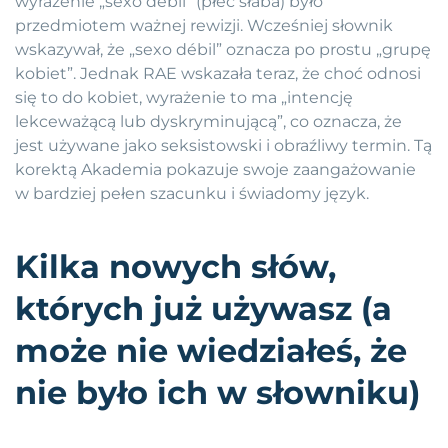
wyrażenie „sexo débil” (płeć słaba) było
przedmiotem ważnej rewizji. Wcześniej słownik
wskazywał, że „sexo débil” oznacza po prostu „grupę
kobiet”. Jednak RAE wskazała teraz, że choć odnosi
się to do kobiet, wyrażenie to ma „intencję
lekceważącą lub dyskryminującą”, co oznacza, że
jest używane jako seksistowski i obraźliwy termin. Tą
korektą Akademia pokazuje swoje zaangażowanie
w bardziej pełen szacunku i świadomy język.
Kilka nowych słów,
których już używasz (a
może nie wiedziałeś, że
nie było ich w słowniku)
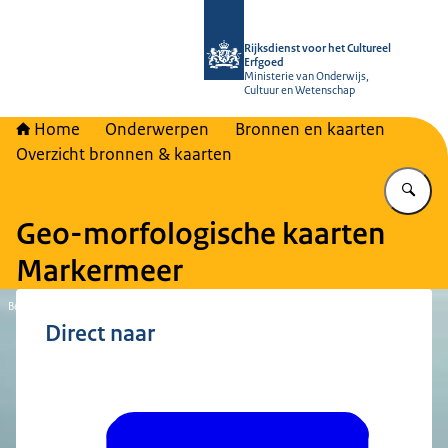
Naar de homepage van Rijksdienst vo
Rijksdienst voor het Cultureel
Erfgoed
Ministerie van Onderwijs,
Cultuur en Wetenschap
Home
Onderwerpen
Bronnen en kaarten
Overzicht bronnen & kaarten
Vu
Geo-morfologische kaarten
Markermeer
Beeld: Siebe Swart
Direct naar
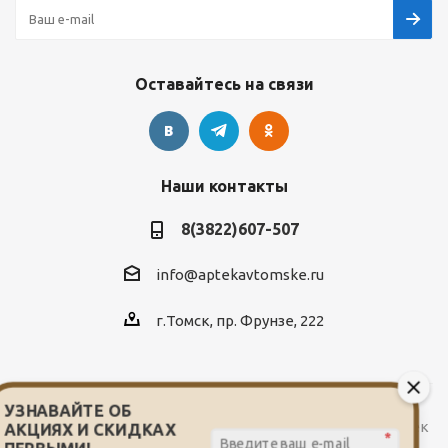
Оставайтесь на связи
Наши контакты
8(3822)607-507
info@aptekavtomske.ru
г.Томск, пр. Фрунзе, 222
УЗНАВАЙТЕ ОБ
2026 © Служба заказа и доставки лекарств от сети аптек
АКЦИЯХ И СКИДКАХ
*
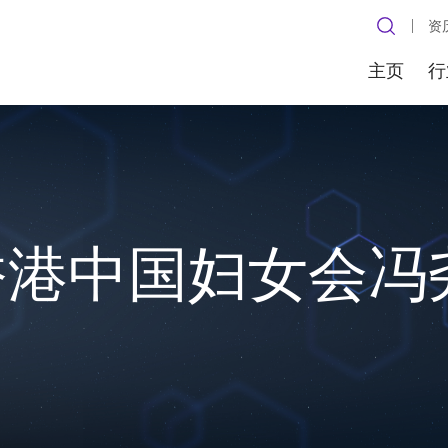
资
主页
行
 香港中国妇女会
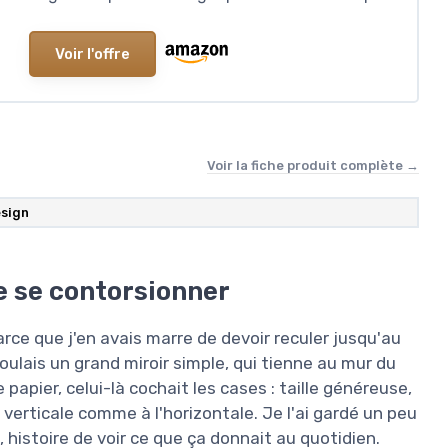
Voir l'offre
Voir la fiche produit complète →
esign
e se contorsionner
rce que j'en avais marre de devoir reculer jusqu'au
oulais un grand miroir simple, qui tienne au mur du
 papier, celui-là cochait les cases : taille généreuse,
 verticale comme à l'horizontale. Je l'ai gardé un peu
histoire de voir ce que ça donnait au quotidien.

....

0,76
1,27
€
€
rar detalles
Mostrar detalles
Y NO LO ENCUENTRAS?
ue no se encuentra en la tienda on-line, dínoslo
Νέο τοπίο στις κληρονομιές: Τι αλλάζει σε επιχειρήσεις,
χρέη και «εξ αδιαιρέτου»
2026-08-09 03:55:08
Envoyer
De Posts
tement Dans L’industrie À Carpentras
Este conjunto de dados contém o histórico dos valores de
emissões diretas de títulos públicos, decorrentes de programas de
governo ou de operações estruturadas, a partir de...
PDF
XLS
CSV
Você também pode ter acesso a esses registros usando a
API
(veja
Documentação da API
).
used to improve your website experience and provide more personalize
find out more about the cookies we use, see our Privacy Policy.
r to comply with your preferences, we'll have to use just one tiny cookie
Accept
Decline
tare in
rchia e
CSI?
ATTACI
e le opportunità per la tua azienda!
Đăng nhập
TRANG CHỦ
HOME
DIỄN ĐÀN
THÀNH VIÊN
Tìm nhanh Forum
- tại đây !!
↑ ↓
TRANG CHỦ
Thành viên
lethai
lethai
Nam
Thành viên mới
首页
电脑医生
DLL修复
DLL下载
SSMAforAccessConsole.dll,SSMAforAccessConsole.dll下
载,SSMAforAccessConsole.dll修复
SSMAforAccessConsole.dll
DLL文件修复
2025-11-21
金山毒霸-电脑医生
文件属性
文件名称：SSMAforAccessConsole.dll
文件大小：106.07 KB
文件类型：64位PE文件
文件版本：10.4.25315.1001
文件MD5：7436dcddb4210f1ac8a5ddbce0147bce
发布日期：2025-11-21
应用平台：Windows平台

....

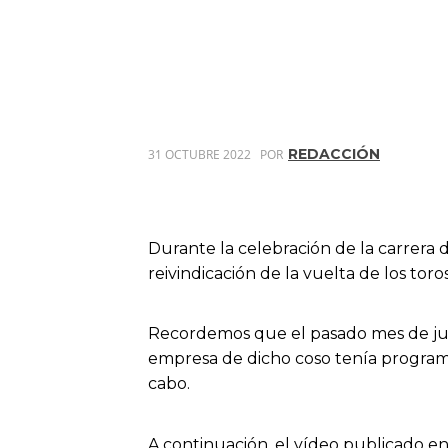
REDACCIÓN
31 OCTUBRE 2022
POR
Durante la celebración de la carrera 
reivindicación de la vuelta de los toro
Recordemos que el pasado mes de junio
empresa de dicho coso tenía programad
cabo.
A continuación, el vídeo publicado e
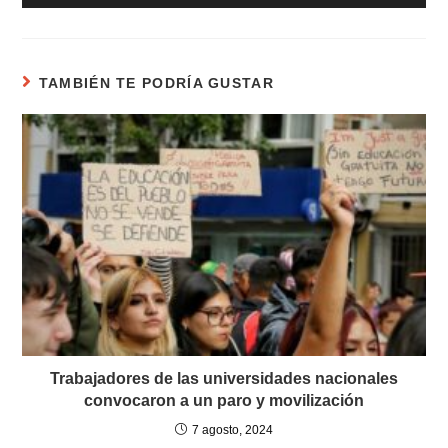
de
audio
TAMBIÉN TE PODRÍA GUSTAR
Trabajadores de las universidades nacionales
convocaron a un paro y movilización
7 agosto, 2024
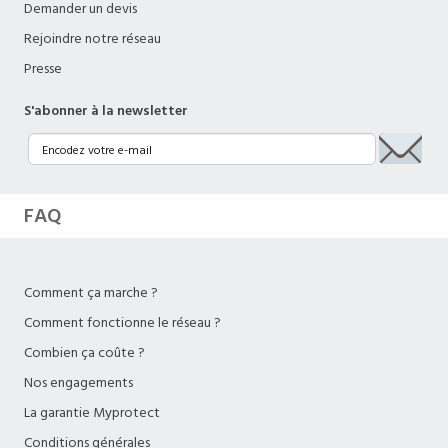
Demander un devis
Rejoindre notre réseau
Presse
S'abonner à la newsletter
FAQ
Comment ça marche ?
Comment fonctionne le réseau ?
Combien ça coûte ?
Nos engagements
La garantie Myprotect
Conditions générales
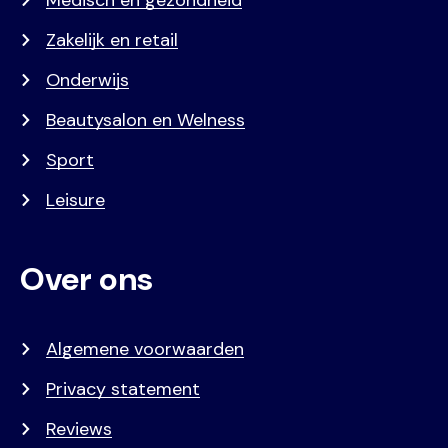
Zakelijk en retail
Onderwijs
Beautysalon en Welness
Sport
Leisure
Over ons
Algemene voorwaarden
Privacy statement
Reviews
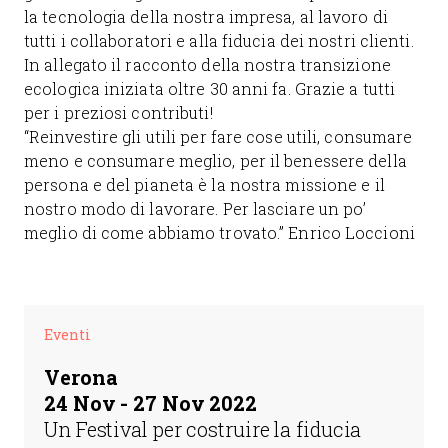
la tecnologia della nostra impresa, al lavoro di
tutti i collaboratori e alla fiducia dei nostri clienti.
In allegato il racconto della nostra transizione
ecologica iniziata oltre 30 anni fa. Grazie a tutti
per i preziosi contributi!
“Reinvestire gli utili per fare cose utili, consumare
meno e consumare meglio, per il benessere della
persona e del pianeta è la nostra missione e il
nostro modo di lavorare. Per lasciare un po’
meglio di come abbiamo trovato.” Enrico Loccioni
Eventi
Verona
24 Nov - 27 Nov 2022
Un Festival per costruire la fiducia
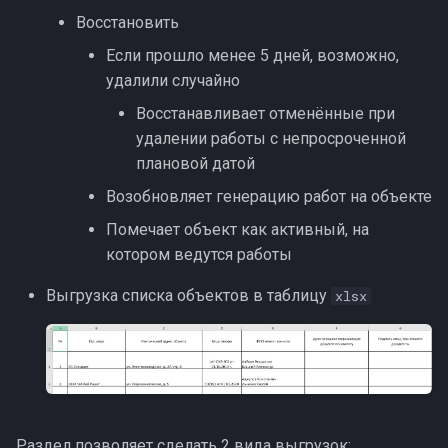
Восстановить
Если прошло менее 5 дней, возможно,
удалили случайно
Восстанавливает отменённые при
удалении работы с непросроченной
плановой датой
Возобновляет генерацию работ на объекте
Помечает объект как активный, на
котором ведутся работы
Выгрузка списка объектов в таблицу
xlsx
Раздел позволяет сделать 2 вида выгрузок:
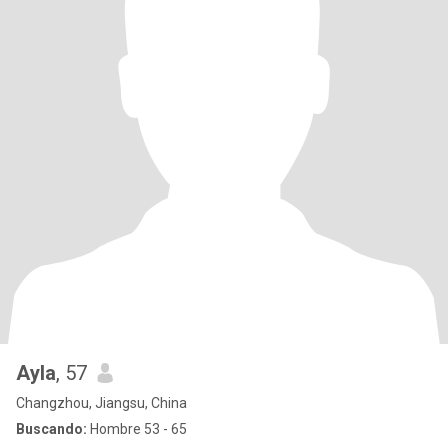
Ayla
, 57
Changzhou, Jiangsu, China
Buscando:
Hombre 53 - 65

....

- **WHAT THIS TASK INVOLVES**:
When the word "réseau" occurs in a line above, list that line.

- **ANSWER TO THE PROBLEM**:
Rejoindre notre réseau
Comment fonctionne le réseau ?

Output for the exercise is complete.